The four disorders I have are: recurrent major depressive disorder, dysthymic disorder, panic disorder, and agoraphobia.  I’m actually still researching these because I don’t totally understand what all of this means.  My case worker knows that I like to know what is going on.  He knows I like to learn everything I can about whatever condition it is that I have, so he wrote them all down for me.  Once I learn a little more about them, I’ll probably make a blog post about each of them.  But for now, I will tell you what I do know about them.

Major depressive disorder is what you probably know of just “depression.”  Usually, people who have major depressive disorder experience an extremely low mood for at least two weeks.  Then these people, with treatment, come out of their depression.  Since mine is recurring, I will have depressive episodes than can last for a few weeks to a few months.  Then I will come out of this depressed state.  It’s not bipolar because I never experience the extreme highs that come with it.

Dysthymic disorder is similar to major depressive disorder, but it is less severe and lasts longer.  Dysthymic disorder lasts at least two years.  Although, I have most likely been dealing with it for much longer than that.  It is characterized by a low mood that is relatively consistent over a long period of time.

Panic disorder means that I will experience intense moments of panic, and I will sometimes have panic attacks, for seemingly no reason.  All of a sudden, I will have catastrophic thoughts that will cause me to freak out a little.  These thoughts will be something like: “Something bad is going to happen,” or “I am going to die.”  I can go from 0 to 100 in 30 seconds.

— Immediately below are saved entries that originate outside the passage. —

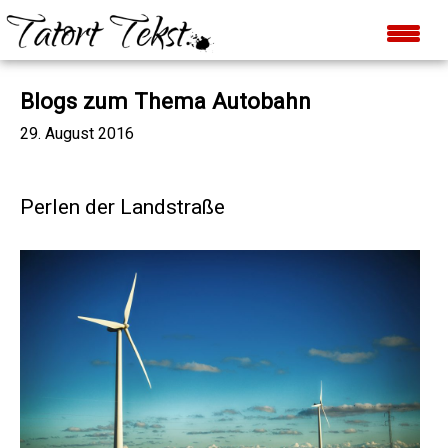
Blogs zum Thema Autobahn
29. August 2016
Perlen der Landstraße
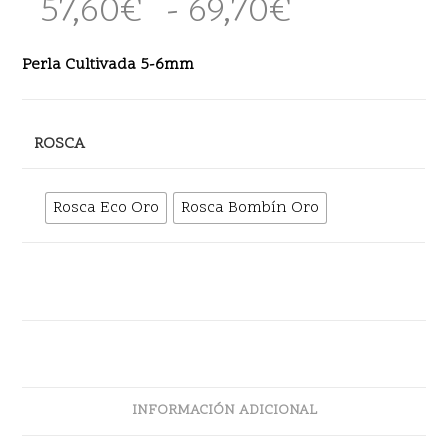
57,60
€
-
69,70
€
Rango
de
precios:
desde
Perla Cultivada 5-6mm
57,60€
hasta
69,70€
ROSCA
Rosca Eco Oro
Rosca Bombín Oro
INFORMACIÓN ADICIONAL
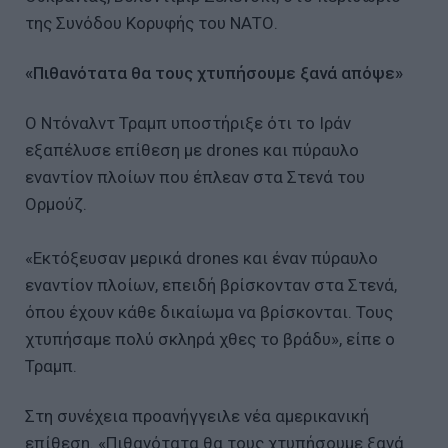
της Συνόδου Κορυφής του ΝΑΤΟ.
«Πιθανότατα θα τους χτυπήσουμε ξανά απόψε»
Ο Ντόναλντ Τραμπ υποστήριξε ότι το Ιράν
εξαπέλυσε επίθεση με drones και πύραυλο
εναντίον πλοίων που έπλεαν στα Στενά του
Ορμούζ.
«Εκτόξευσαν μερικά drones και έναν πύραυλο
εναντίον πλοίων, επειδή βρίσκονταν στα Στενά,
όπου έχουν κάθε δικαίωμα να βρίσκονται. Τους
χτυπήσαμε πολύ σκληρά χθες το βράδυ», είπε ο
Τραμπ.
Στη συνέχεια προανήγγειλε νέα αμερικανική
επίθεση. «Πιθανότατα θα τους χτυπήσουμε ξανά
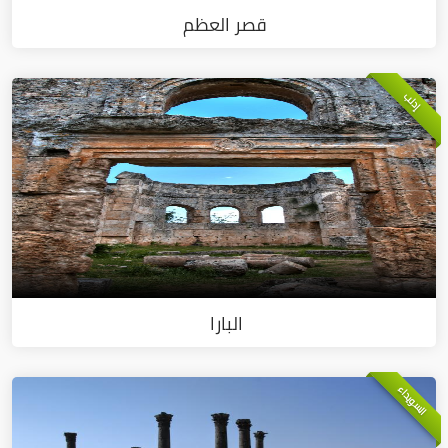
قصر العظم
إدلب
البارا
السويداء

Agoraphobia is common when you have panic disorder.  In fact, it is more common to have both than it is to have panic disorder on its own.  Agoraphobia means that I have a fear of being able to escape.  This means that I will feel panicked if I feel like I am stuck in a place that I can’t get out of.  This means crowds, the subway, etc.  With me, though, I often feel the most panicked when I am alone with a stranger.  I am afraid that they will try to do something to hurt me, and that I won’t be able to escape them because nobody will be around to help.  The reason that agoraphobia is common with panic disorder is that because I sometimes have panic attacks for no reason, I worry that I will have one in public and not be able to leave the situation.  For example, if I have a panic attack in a mall, everyone will see.  It might freak some of the people out, the strangers around me won’t know what to do, and I will be embarrassed when it’s over.  I’m usually a lot more calm when I am with someone I feel comfortable around.

Anyway, I hope to learn a lot more about these disorders so that I can find out the best way to combat them.  I will keep you posted!